- On the Eastern Front, the northern wing of the Austro-Hungarian 2nd Army pushes through the Russian position at Podkamien, and forces the southern wing of the Russian 8th Army to fall back to the Ikwa River. As this advance is occurring, the Russians undertake their first major counteroffensive to the south today when elements of the Russian XI Corps advance this afternoon out of bridgeheads they had maintained on the west bank of the Sereth River just west of Trombowla. The advance strikes the inner wings of Südarmee (to the north) and the Austro-Hungarian 7th Army at a moment when the attention of their commanders are on attacks about to be launched elsewhere. On the southern wing of Südarmee, the Russians are able to push into the poorly-constructed defences of the Austro-Hungarian 55th Division, and counterattacks by the corps' reserve are unable to restore the situation. Just to the south the Russians are able to break through between the Austro-Hungarian 131st Brigade and 7th Division at Janow.
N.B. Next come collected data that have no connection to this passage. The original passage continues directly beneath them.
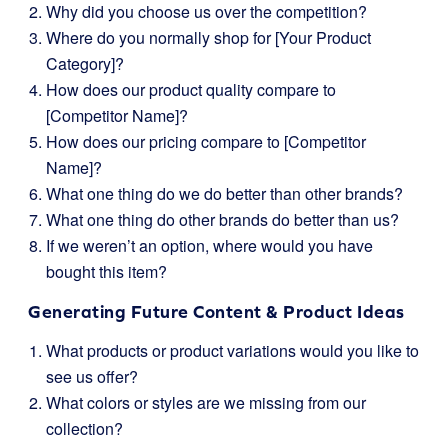
Why did you choose us over the competition?
Where do you normally shop for [Your Product
Category]?
How does our product quality compare to
[Competitor Name]?
How does our pricing compare to [Competitor
Name]?
What one thing do we do better than other brands?
What one thing do other brands do better than us?
If we weren’t an option, where would you have
bought this item?
Generating Future Content & Product Ideas
What products or product variations would you like to
see us offer?
What colors or styles are we missing from our
collection?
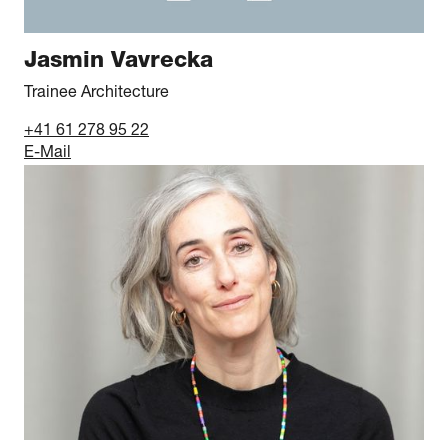
Jasmin Vavrecka
Trainee Architecture
+41 61 278 95 22
E-Mail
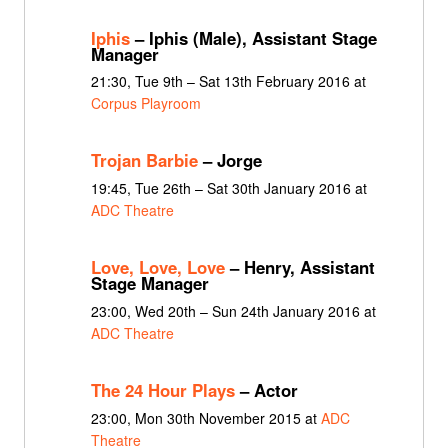
Iphis
– Iphis (Male), Assistant Stage
Manager
21:30, Tue 9th – Sat 13th February 2016 at
Corpus Playroom
Trojan Barbie
– Jorge
19:45, Tue 26th – Sat 30th January 2016 at
ADC Theatre
Love, Love, Love
– Henry, Assistant
Stage Manager
23:00, Wed 20th – Sun 24th January 2016 at
ADC Theatre
The 24 Hour Plays
– Actor
23:00, Mon 30th November 2015 at
ADC
Theatre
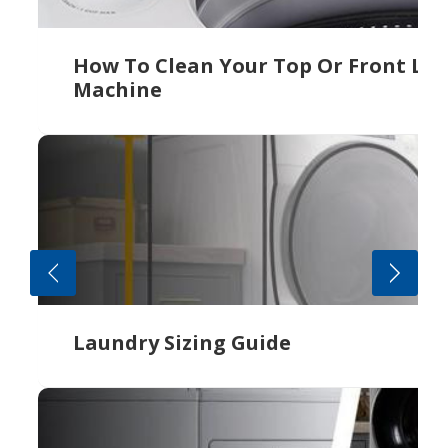
How To Clean Your Top Or Front Lo
Machine
Laundry Sizing Guide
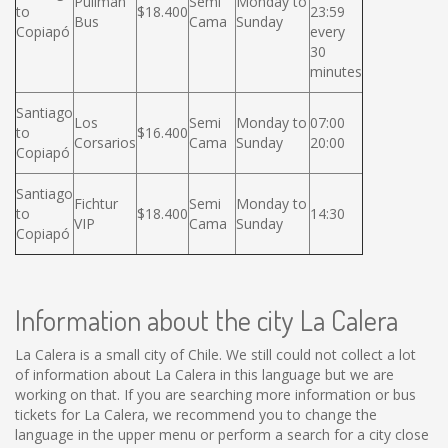
Pullman
Semi
Monday to
to
$18.400
23:59
Bus
Cama
Sunday
Copiapó
every
30
minutes
Santiago
Los
Semi
Monday to
07:00
to
$16.400
Corsarios
Cama
Sunday
20:00
Copiapó
Santiago
Fichtur
Semi
Monday to
to
$18.400
14:30
VIP
Cama
Sunday
Copiapó
Information about the city La Calera
La Calera is a small city of Chile. We still could not collect a lot
of information about La Calera in this language but we are
working on that. If you are searching more information or bus
tickets for La Calera, we recommend you to change the
language in the upper menu or perform a search for a city close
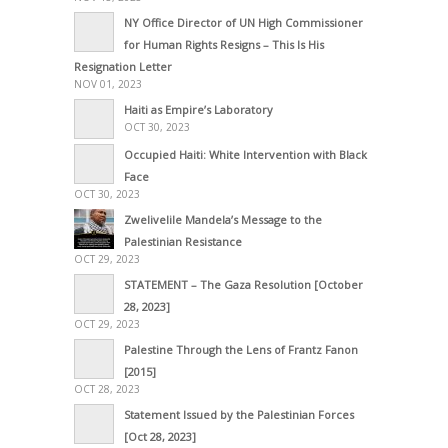
NY Office Director of UN High Commissioner
for Human Rights Resigns – This Is His
Resignation Letter
NOV 01, 2023
Haiti as Empire’s Laboratory
OCT 30, 2023
Occupied Haiti: White Intervention with Black
Face
OCT 30, 2023
Zwelivelile Mandela’s Message to the
Palestinian Resistance
OCT 29, 2023
STATEMENT – The Gaza Resolution [October
28, 2023]
OCT 29, 2023
Palestine Through the Lens of Frantz Fanon
[2015]
OCT 28, 2023
Statement Issued by the Palestinian Forces
[Oct 28, 2023]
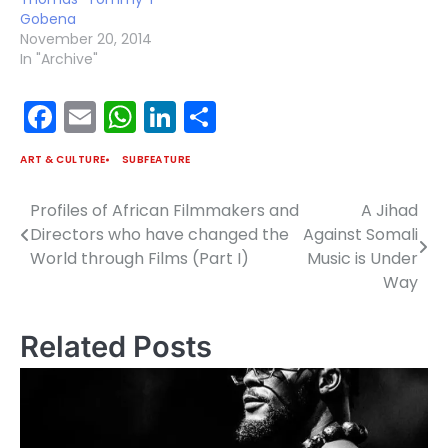
Gobena
November 20, 2014
In "Archive"
Facebook
Email
WhatsApp
LinkedIn
Share
ART & CULTURE
SUBFEATURE
Profiles of African Filmmakers and
A Jihad
Post
Directors who have changed the
Against Somali
navigation
World through Films (Part I)
Music is Under
Way
Related Posts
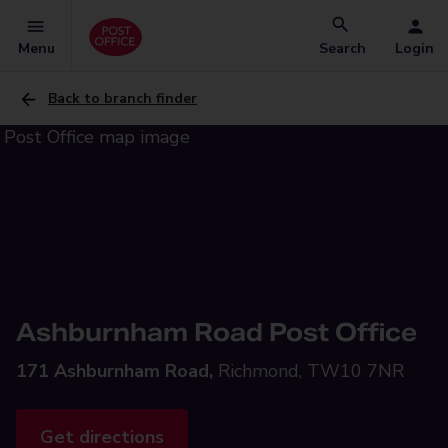
Menu
Search
Login
Back to branch finder
Ashburnham Road Post Office
171 Ashburnham Road,
Richmond, TW10 7NR
Get directions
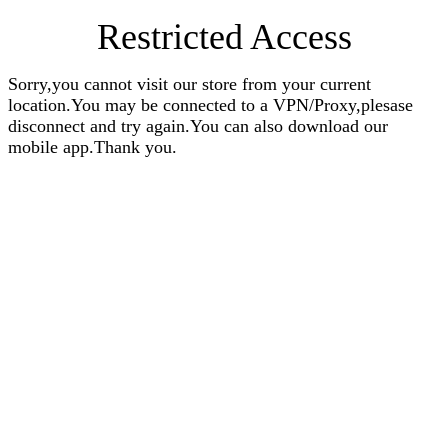
Restricted Access
Sorry,you cannot visit our store from your current
location.You may be connected to a VPN/Proxy,plesase
disconnect and try again.You can also download our
mobile app.Thank you.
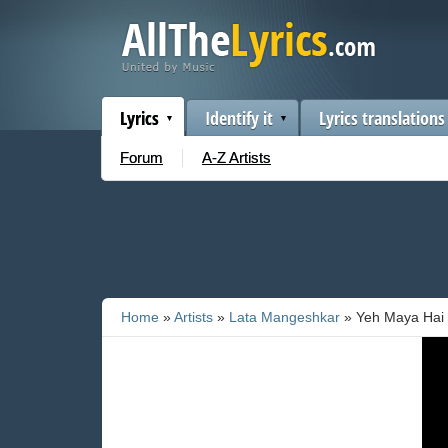
Lyrics
Identify it
Lyrics translations
Forum
A-Z Artists
Home
»
Artists
»
Lata Mangeshkar
» Yeh Maya Hai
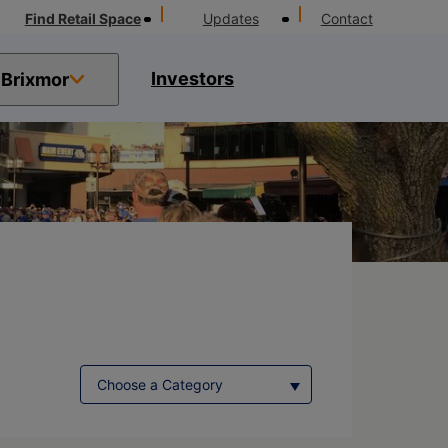
Find Retail Space
Updates
Contact
Investors
Brixmor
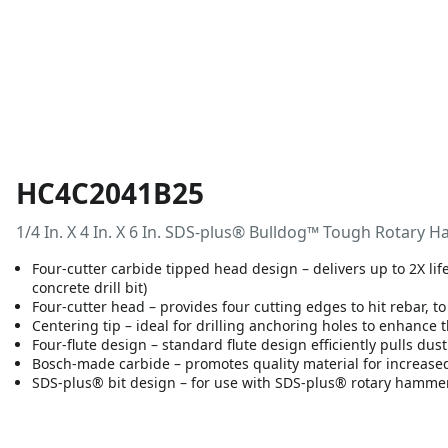
HC4C2041B25
1/4 In. X 4 In. X 6 In. SDS-plus® Bulldog™ Tough Rotary H
Four-cutter carbide tipped head design – delivers up to 2X li
concrete drill bit)
Four-cutter head – provides four cutting edges to hit rebar, to
Centering tip – ideal for drilling anchoring holes to enhance 
Four-flute design – standard flute design efficiently pulls dus
Bosch-made carbide – promotes quality material for increased
SDS-plus® bit design – for use with SDS-plus® rotary hamme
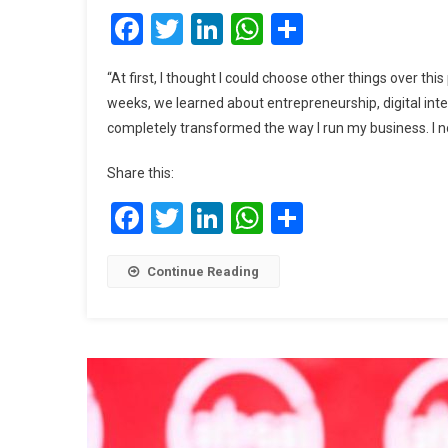
Facebook
Twitter
LinkedIn
WhatsApp
Share
“At first, I thought I could choose other things over th
weeks, we learned about entrepreneurship, digital inte
completely transformed the way I run my business. I n
Share this:
Facebook
Twitter
LinkedIn
WhatsApp
Share
Continue Reading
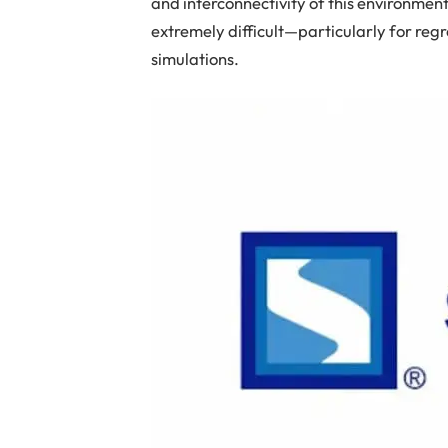
and interconnectivity of this environmen
extremely difficult—particularly for regr
simulations.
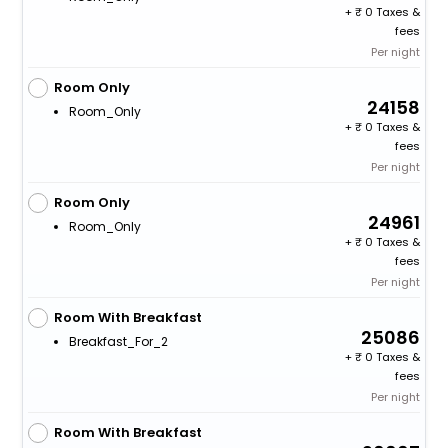
+
0 Taxes &
fees
Per night
Room Only
24158
Room_Only
+
0 Taxes &
fees
Per night
Room Only
24961
Room_Only
+
0 Taxes &
fees
Per night
Room With Breakfast
25086
Breakfast_For_2
+
0 Taxes &
fees
Per night
Room With Breakfast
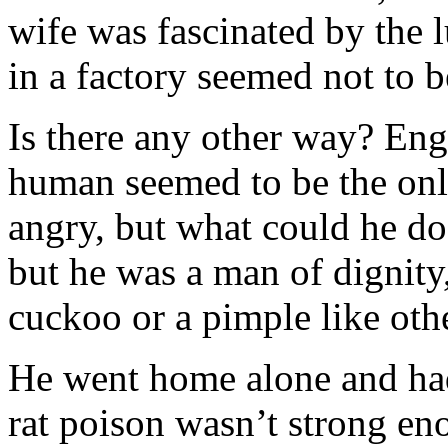
wife was fascinated by the 
in a factory seemed not to b
Is there any other way? Eng
human seemed to be the onl
angry, but what could he do
but he was a man of dignity
cuckoo or a pimple like oth
He went home alone and had 
rat poison wasn’t strong eno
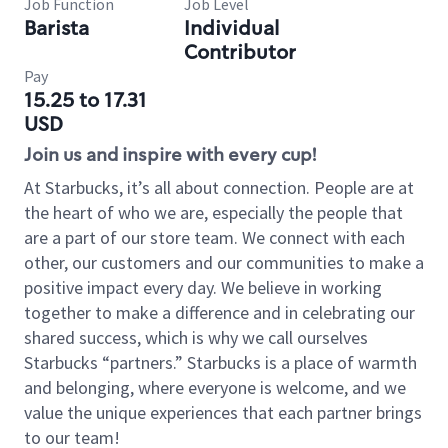
Job Function
Job Level
Barista
Individual
Contributor
Pay
15.25 to 17.31
USD
Join us and inspire with every cup!
At Starbucks, it’s all about connection. People are at
the heart of who we are, especially the people that
are a part of our store team. We connect with each
other, our customers and our communities to make a
positive impact every day. We believe in working
together to make a difference and in celebrating our
shared success, which is why we call ourselves
Starbucks “partners.” Starbucks is a place of warmth
and belonging, where everyone is welcome, and we
value the unique experiences that each partner brings
to our team!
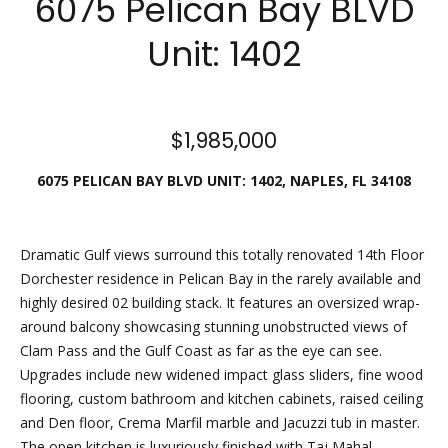
6075 Pelican Bay BLVD
n
e
f
Unit: 1402
o
a
r
t
m
a
u
$1,985,000
t
i
r
6075 PELICAN BAY BLVD UNIT: 1402, NAPLES, FL 34108
o
e
n
b
d
Dramatic Gulf views surround this totally renovated 14th Floor
e
Dorchester residence in Pelican Bay in the rarely available and
P
l
highly desired 02 building stack. It features an oversized wrap-
o
r
around balcony showcasing stunning unobstructed views of
w
Clam Pass and the Gulf Coast as far as the eye can see.
o
a
Upgrades include new widened impact glass sliders, fine wood
n
flooring, custom bathroom and kitchen cabinets, raised ceiling
p
d
and Den floor, Crema Marfil marble and Jacuzzi tub in master.
w
e
The open kitchen is luxuriously finished with Taj Mahal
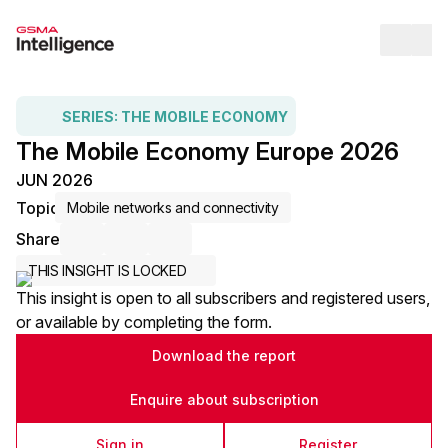
Op
SERIES:
THE MOBILE ECONOMY
The Mobile Economy Europe 2026
JUN 2026
Topic
Mobile networks and connectivity
Share
Share via Email
Share on LinkedIn
Share on X / Twitter
THIS INSIGHT IS LOCKED
This insight is open to all subscribers and registered users,
or available by completing the form.
Download the report
Enquire about subscription
Sign in
Register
|The Russian counteroffensive along the Sereth River, Sept. 6th to 8th, 1915.|
- With the approval of his government, Lieutenant-Colonel Ganchev signs the military convention at Pless by which Germany, Austria-Hungary, and Bulgaria agree to a five-year defensive treaty and the latter pledges to enter the war on the side of the former. For the campaign against Serbia, Germany and Austria-Hungary agree to commit six divisions each to an offensive against Serbia within thirty days, while Bulgaria will join the offensive within thirty-five days with four divisions. In return Bulgaria is promised Macedonia and additional Serbian territory east of the Morava River, and further should either Greece or Romania enter the war on the side of the Entente Bulgaria will be entitled to recover those lands lost in the Second Balkan War. The Germans agree to loan Bulgaria 200 million francs, while the latter agree to permit unimpeded transport of war material through Bulgarian territory to the Ottoman Empire. Finally, on the insistence of the Bulgarian government the convention stipulates that General Mackensen will be in overall command of the invasion of Serbia, a term as pleasing to Falkenhayn as it is upsetting to Conrad. Given the state of the Austro-Hungarian army and its abject failure in 1914 to conquer Serbia despite three separate offensives, it is entirely understandable that the Bulgarians want a German general to command the combined operation. Conrad naturally sees this (quite correctly) as an affront, given Austria-Hungary's view of the Balkans as falling within its sphere of influence, but he is in no position to object. It is also worth noting that on the German side the convention was negotiated and signed entirely by Falkenhayn and his staff - at no point was the civilian government of Germany involved in the decision, reflecting the growing power of the German army to dictate war policy within Germany.